И тут они, как по команде, зашевелились, заговорили все разом. Кто-то благодарит, кто-то спрашивает, какая работа, кто-то просто радуется, что живой остался.

— Ну что, — улыбнулся я, — раз такое дело, давайте знакомиться. Меня, как вы уже знаете, зовут Антон. Я здесь староста. А вы кто такие, откуда родом будете?

И начали они представляться. Кто откуда — кто из полян, кто из древлян, кто еще откуда. Имена у всех простые, деревенские — Олесь, Микола, Богдан, Любомир… И у каждого своя история, своя боль.

— Ладно, — говорю, — хватит горевать. Будем считать, что у вас сегодня второй день рождения. А раз такое дело, то надо его отметить. Эй, Милава, — кричу я нашей лекарке, — неси-ка сюда угощение! Пусть люди отдохнут с дороги, да повеселятся'.

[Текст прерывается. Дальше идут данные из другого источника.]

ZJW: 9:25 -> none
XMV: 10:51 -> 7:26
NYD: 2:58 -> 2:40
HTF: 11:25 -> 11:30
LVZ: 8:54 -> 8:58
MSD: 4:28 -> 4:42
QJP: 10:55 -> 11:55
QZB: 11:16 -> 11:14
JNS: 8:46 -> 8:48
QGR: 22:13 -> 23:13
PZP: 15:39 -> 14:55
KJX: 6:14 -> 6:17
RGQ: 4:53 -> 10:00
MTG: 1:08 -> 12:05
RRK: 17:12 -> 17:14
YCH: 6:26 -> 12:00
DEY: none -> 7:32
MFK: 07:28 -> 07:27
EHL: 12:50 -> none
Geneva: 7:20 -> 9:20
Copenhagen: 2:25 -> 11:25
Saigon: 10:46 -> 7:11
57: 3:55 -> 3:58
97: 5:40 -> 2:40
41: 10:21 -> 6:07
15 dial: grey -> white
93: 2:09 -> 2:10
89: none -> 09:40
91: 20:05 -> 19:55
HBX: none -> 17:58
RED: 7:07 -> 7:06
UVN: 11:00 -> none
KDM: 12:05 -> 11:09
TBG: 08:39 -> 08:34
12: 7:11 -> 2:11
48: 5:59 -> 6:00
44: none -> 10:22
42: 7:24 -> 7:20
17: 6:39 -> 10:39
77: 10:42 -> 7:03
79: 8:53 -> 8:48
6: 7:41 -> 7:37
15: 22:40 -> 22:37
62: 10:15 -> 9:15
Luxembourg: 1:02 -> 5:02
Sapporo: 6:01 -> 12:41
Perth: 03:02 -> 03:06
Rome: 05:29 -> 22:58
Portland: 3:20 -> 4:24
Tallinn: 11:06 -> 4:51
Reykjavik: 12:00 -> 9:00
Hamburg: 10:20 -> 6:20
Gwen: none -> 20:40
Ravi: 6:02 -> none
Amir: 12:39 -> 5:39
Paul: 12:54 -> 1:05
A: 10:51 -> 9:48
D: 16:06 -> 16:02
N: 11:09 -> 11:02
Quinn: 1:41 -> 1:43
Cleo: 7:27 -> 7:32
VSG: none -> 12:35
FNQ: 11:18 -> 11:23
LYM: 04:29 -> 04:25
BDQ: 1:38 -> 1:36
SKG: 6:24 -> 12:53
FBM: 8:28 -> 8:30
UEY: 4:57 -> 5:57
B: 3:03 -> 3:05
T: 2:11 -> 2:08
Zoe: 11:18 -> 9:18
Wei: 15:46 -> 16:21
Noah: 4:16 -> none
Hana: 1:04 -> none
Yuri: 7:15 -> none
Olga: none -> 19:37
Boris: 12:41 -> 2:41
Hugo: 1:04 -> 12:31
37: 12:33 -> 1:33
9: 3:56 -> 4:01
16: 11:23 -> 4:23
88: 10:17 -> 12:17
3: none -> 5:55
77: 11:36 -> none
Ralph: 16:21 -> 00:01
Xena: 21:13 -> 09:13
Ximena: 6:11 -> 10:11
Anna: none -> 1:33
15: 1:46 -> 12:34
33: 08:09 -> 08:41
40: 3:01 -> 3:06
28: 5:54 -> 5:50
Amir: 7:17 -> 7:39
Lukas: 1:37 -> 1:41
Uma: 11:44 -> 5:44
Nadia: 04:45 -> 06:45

Милава, хоть и была удивлена не меньше остальных, быстро сообразила, что к чему. Накрыли мы столы прямо на площади, принесли еды, медовухи. И начался пир горой. Правда поначалу селяне не очень были рады новым лицам. Но после того, как я объяснил, что они же и сами себе построят дома, да и в дружине будет пополнение, часть селян оттаяла.

А я смотрю я на этих людей, как они едят, пьют, смеются, и душа радуется. Свободные люди. Не рабы. И пусть у них за плечами тяжелое прошлое, но впереди — новая жизнь. В Березовке. И я верю, что у них все будет хорошо. А Митро… Что ж, Митро тоже оказался не так прост. С одной стороны, привез рабов, что, конечно, нехорошо. Но с другой — дал мне возможность сделать доброе дело. И, как оказалось, очень выгодное для Березовки. Ох, хитер торгаш, просчитал меня.

Бывшие пленники оказались не только умелыми работниками, но и преданными людьми, благодарными за свое освобождение. И это дорогого стоило. Особенно в такие смутные времена, когда верность и преданность — на вес золота.

Почти все остались! Кто ж от добра добра ищет? Видно, натерпелись они в своем недолгом рабстве, а тут — свобода, да еще и кусок хлеба верный. Но некоторые все же ушли — те, кого дома ждали семьи. Таким я давал еду в дорогу и обещал принять обратно вместе с семьей.

Платил я, чего уж там, не просто кусок хлеба, а звонкой монетой. Точнее, золотым песком, да самородками, что мы со Степаном в тайне от всех намывали. В селе правда я не расходовал золото, отдавал гривнами серебра.

Кстати, золото, как оказалось, очень чистое. Наш кузнец знал свое дело. Митро, когда увидел золотую монету, аж присвистнул. Видать, не каждый день такое богатство ему попадалось. Вот с тех пор он ко мне и прикипел. Понял, что со мной дело иметь выгодно. Я ему — золото, он мне — все, что душа пожелает. И ведь не обманывал, все по совести делал. Я проверял, гонял Яшку в Переяславец, чтобы он цены поспрашивал на рынке.